Representatives of all 24 Championship teams, including Leeds United, will gather at Villa Park tomorrow to discuss their next move after seeing objections to Sky’s new contract rejected by the EFL’s board.
The governing body was under pressure to drop its five-year agreement with Sky - a contract which is set to start next season - having received multiple complaints about the terms of it.
A majority of Championship sides wanted the EFL to renegotiate the deal, citing issues with the sum Sky was ready to pay and the introduction of the broadcaster’s new red-button service for midweek matches.
Owners including United’s majority shareholder Andrea Radrizzani, a man who made his fortune in sports TV rights and controls online broadcast outlet Eleven Sports, believe the contract undervalues the Championship and threatens other revenue streams on evenings when Sky’s red-button scheme allows an increased number of games to be televised.
Sky are committed to paying £595m over the next five years, equating to £119m a season and an increase on the current annual figure of £90m. Under that deal, Championship clubs stand to earn around £3m a year before any payments received for live appearances.

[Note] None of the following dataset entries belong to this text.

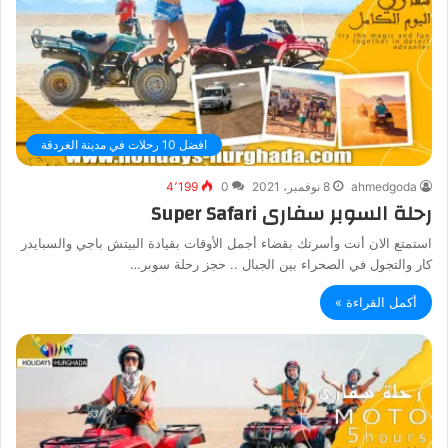
افضل 10 رحلات في مدينة الغردقة
ahmedgoda
8 نوفمبر، 2021
0
4٬199
رحلة السوبر سفارى Super Safari
استمتع الان أنت وأسرتك بقضاء أجمل الأوقات بقيادة البيتش باجي والسبايدر
كار والتجول في الصحراء بين الجبال .. حجز رحلة سوبر…
أكمل القراءة »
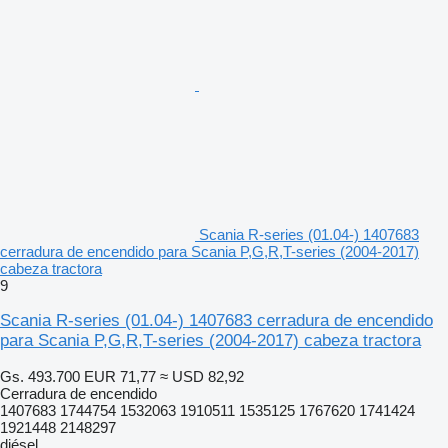
Scania R-series (01.04-) 1407683
cerradura de encendido para Scania P,G,R,T-series (2004-2017)
cabeza tractora
9
Scania R-series (01.04-) 1407683 cerradura de encendido
para Scania P,G,R,T-series (2004-2017) cabeza tractora
Gs. 493.700
EUR 71,77
≈ USD 82,92
Cerradura de encendido
1407683 1744754 1532063 1910511 1535125 1767620 1741424
1921448 2148297
diésel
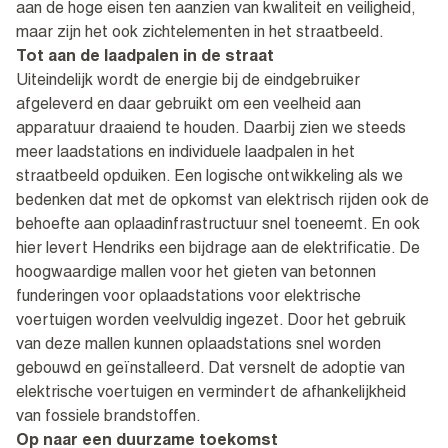
aan de hoge eisen ten aanzien van kwaliteit en veiligheid,
maar zijn het ook zichtelementen in het straatbeeld.
Tot aan de laadpalen in de straat
Uiteindelijk wordt de energie bij de eindgebruiker
afgeleverd en daar gebruikt om een veelheid aan
apparatuur draaiend te houden. Daarbij zien we steeds
meer laadstations en individuele laadpalen in het
straatbeeld opduiken. Een logische ontwikkeling als we
bedenken dat met de opkomst van elektrisch rijden ook de
behoefte aan oplaadinfrastructuur snel toeneemt. En ook
hier levert Hendriks een bijdrage aan de elektrificatie. De
hoogwaardige mallen voor het gieten van betonnen
funderingen voor oplaadstations voor elektrische
voertuigen worden veelvuldig ingezet. Door het gebruik
van deze mallen kunnen oplaadstations snel worden
gebouwd en geïnstalleerd. Dat versnelt de adoptie van
elektrische voertuigen en vermindert de afhankelijkheid
van fossiele brandstoffen.
Op naar een duurzame toekomst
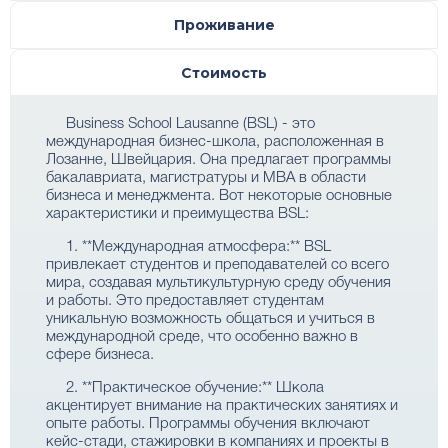
Проживание
Стоимость
Business School Lausanne (BSL) - это
международная бизнес-школа, расположенная в
Лозанне, Швейцария. Она предлагает программы
бакалавриата, магистратуры и MBA в области
бизнеса и менеджмента. Вот некоторые основные
характеристики и преимущества BSL:
1. **Международная атмосфера:** BSL
привлекает студентов и преподавателей со всего
мира, создавая мультикультурную среду обучения
и работы. Это предоставляет студентам
уникальную возможность общаться и учиться в
международной среде, что особенно важно в
сфере бизнеса.
2. **Практическое обучение:** Школа
акцентирует внимание на практических занятиях и
опыте работы. Программы обучения включают
кейс-стади, стажировки в компаниях и проекты в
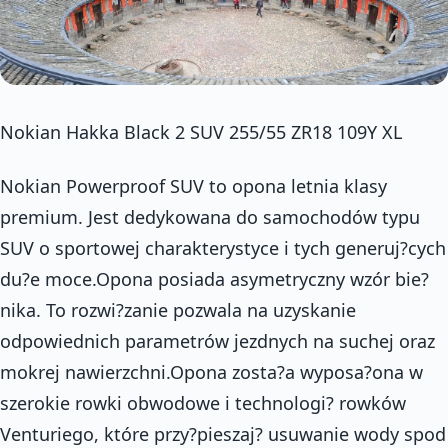
Nokian Hakka Black 2 SUV 255/55 ZR18 109Y XL
Nokian Powerproof SUV to opona letnia klasy
premium. Jest dedykowana do samochodów typu
SUV o sportowej charakterystyce i tych generuj?cych
du?e moce.Opona posiada asymetryczny wzór bie?
nika. To rozwi?zanie pozwala na uzyskanie
odpowiednich parametrów jezdnych na suchej oraz
mokrej nawierzchni.Opona zosta?a wyposa?ona w
szerokie rowki obwodowe i technologi? rowków
Venturiego, które przy?pieszaj? usuwanie wody spod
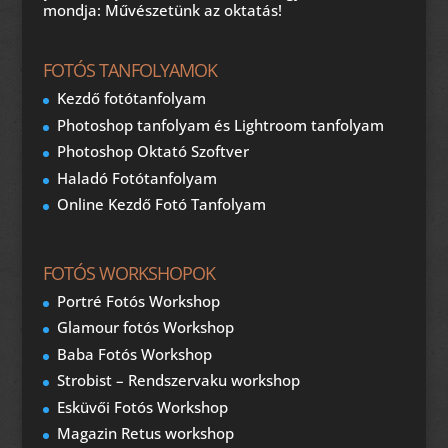
mondja: Művészetünk az oktatás!
FOTÓS TANFOLYAMOK
Kezdő fotótanfolyam
Photoshop tanfolyam és Lightroom tanfolyam
Photoshop Oktató Szoftver
Haladó Fotótanfolyam
Online Kezdő Fotó Tanfolyam
FOTÓS WORKSHOPOK
Portré Fotós Workshop
Glamour fotós Workshop
Baba Fotós Workshop
Strobist – Rendszervaku workshop
Esküvői Fotós Workshop
Magazin Retus workshop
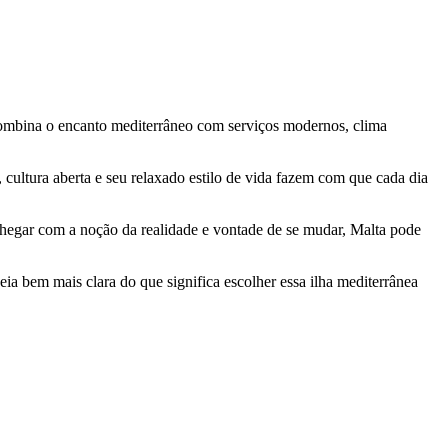
combina o encanto mediterrâneo com serviços modernos, clima
 cultura aberta e seu relaxado estilo de vida fazem com que cada dia
chegar com a noção da realidade e vontade de se mudar, Malta pode
eia bem mais clara do que significa escolher essa ilha mediterrânea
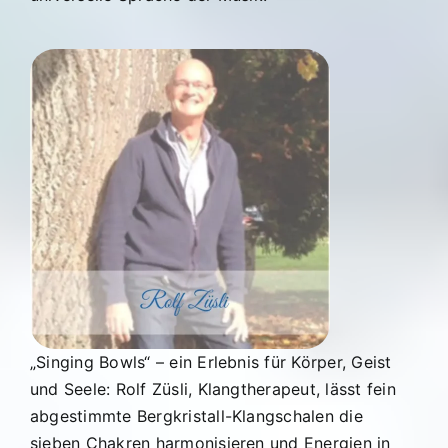
„Singing Bowls“ – ein Erlebnis für Körper, Geist
und Seele: Rolf Züsli, Klangtherapeut, lässt fein
abgestimmte Bergkristall-Klangschalen die
sieben Chakren harmonisieren und Energien in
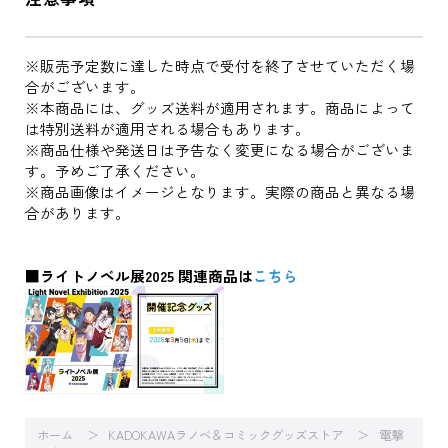
※販売予定数に達した時点で受付を終了させていただく場
合がございます。
※本商品には、グッズ送料が適用されます。商品によって
は特別送料が適用される場合もあります。
※商品仕様や発送日は予告なく変更になる場合がございま
す。予めご了承ください。
※商品画像はイメージとなります。実際の商品と異なる場
合があります。
■ライトノベル展2025 関連商品は
こちら
ホーム
KADOKAWAラノベ＆コミックグッズストア
電撃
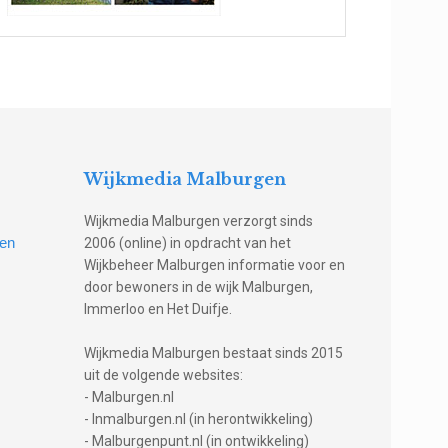
Wijkmedia Malburgen
Wijkmedia Malburgen verzorgt sinds
gen
2006 (online) in opdracht van het
Wijkbeheer Malburgen informatie voor en
door bewoners in de wijk Malburgen,
Immerloo en Het Duifje.
Wijkmedia Malburgen bestaat sinds 2015
uit de volgende websites:
- Malburgen.nl
- Inmalburgen.nl (in herontwikkeling)
- Malburgenpunt.nl (in ontwikkeling)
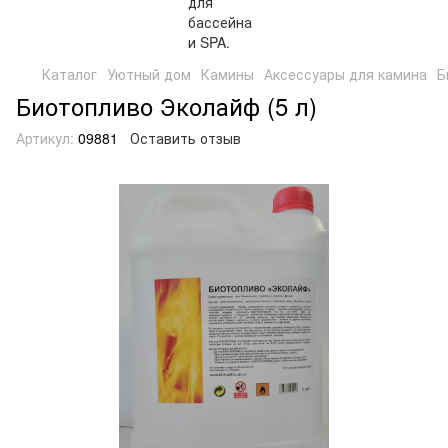
Каталог
Уютный дом
Камины
Аксессуары для камина
Б
Биотопливо Эколайф (5 л)
Артикул:
09881
Оставить отзыв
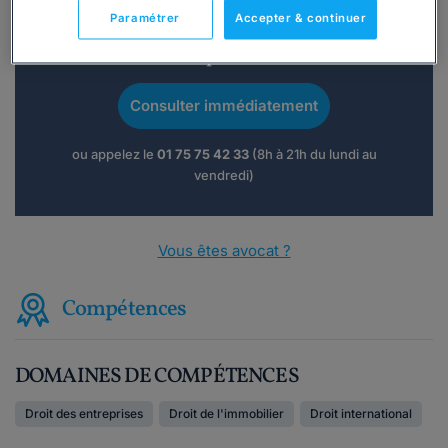
Paramétrer
Accepter & continuer
Vous souhaitez une consultation par
téléphone ?
Consulter immédiatement
ou appelez le
01 75 75 42 33
(8h à 21h du lundi au
vendredi)
Vous êtes avocat ?
Compétences
DOMAINES DE COMPÉTENCES
Droit des entreprises
Droit de l'immobilier
Droit international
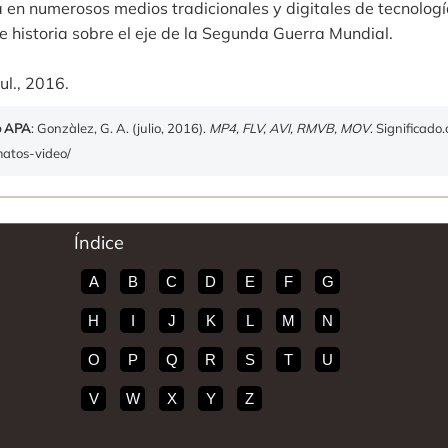
 en numerosos medios tradicionales y digitales de tecnologí
 historia sobre el eje de la Segunda Guerra Mundial.
ul., 2016.
o APA
: Gonzàlez, G. A. (julio, 2016).
MP4, FLV, AVI, RMVB, MOV
. Significado
matos-video/
Índice
A
B
C
D
E
F
G
H
I
J
K
L
M
N
O
P
Q
R
S
T
U
V
W
X
Y
Z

Leeds, who are the most televised club in the division, have been at the forefront of opposition to the new Sky contract alongside Derby County owner Mel Morris and other executives in the league. Radrizzani attended a meeting of Championship sides last week but is not expected to be at tomorrow’s summit at Villa Park.

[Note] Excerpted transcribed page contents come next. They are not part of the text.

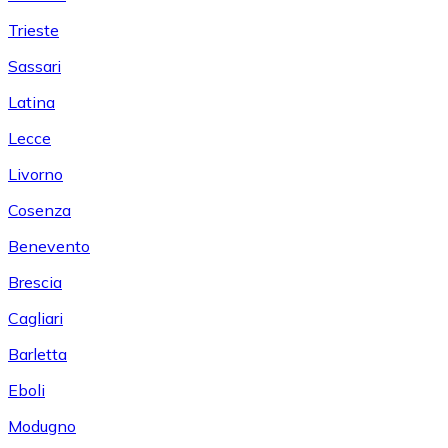
Trieste
Sassari
Latina
Lecce
Livorno
Cosenza
Benevento
Brescia
Cagliari
Barletta
Eboli
Modugno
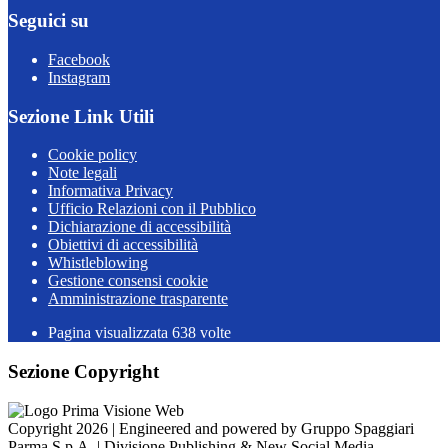
Seguici su
Facebook
Instagram
Sezione Link Utili
Cookie policy
Note legali
Informativa Privacy
Ufficio Relazioni con il Pubblico
Dichiarazione di accessibilità
Obiettivi di accessibilità
Whistleblowing
Gestione consensi cookie
Amministrazione trasparente
Pagina visualizzata
638
volte
Sezione Copyright
Copyright 2026 | Engineered and powered by Gruppo Spaggiari
Parma S.p.A. | Divisione Publishing & New Social Media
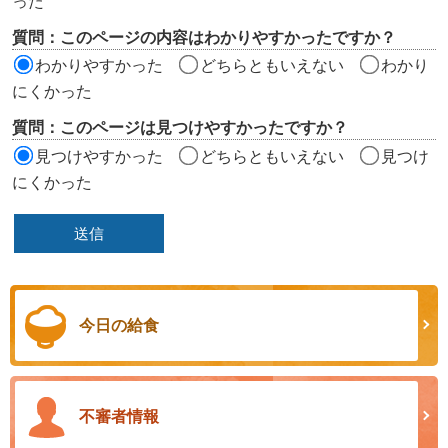
った
リ
質問：このページの内容はわかりやすかったですか？
ア
わかりやすかった
どちらともいえない
わかり
にくかった
質問：このページは見つけやすかったですか？
見つけやすかった
どちらともいえない
見つけ
にくかった
今日の給食
不審者情報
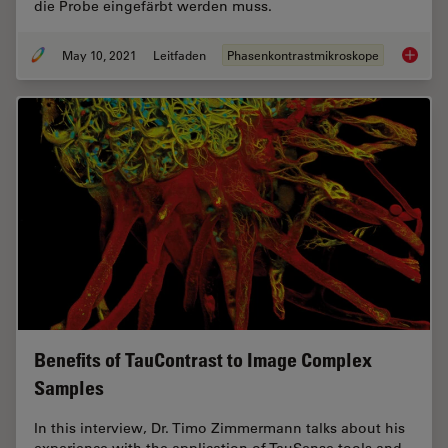
die Probe eingefärbt werden muss.
May 10, 2021
Leitfaden
Phasenkontrastmikroskope
Phasenk
Benefits of TauContrast to Image Complex
Samples
In this interview, Dr. Timo Zimmermann talks about his
experience with the application of TauSense tools and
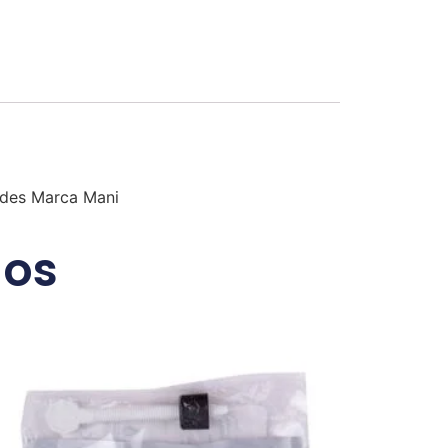
dades Marca Mani
dos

In a statement issued this evening after a meeting of the EFL board, the governing body said it had listened to complaints about Sky’s proposal but ruled that the deal was “in the overall best interests of the EFL.”
It maintained throughout the process that Sky’s offer was the only viable bid on the table for domestic rights.

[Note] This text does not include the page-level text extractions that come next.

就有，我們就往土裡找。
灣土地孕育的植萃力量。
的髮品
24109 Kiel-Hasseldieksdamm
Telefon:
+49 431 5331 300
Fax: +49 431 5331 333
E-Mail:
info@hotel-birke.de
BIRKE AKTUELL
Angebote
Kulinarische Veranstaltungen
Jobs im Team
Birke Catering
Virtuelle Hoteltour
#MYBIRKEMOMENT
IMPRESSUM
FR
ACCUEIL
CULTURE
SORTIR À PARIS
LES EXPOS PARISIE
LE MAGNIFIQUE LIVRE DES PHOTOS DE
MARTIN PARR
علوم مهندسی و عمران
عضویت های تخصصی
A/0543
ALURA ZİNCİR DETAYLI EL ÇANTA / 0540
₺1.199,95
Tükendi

“At the outset of the meeting, the board noted its responsibility to ensure a sustainable and profitable league that gives all clubs an environment to prosper and succeed,” the statement read.
“The board considered all relevant material, which included correspondence from Championship clubs, and in view of all the information available it determined that it was in the overall best interests of the EFL to sign the five-year, £595m agreement.
“The deal has been designed to maximise both the financial return and exposure for all 72 member clubs, the EFL and its competitions.”
Tomorrow’s meeting of Championship sides - one of several which have taken place in the past month - is likely to look at possible ways to challenge Sky’s contract and could bring fresh pressure to bear on the EFL and its chief executive, Shaun Harvey.
Debbie Jevans, the EFL’s interim chairperson, promised that the organisation would look again at its methods of negotiations after weeks of bitter wrangling and division.
“Concluding these negotiations has indeed been challenging, as is the case when managing a diverse group of stakeholders,” Jevans said.
“The board took on board the comments and frustrations voiced by a number of clubs and has committed to reviewing the way the league engages with its clubs to ensure that we move forward in a collaborative way in the future.”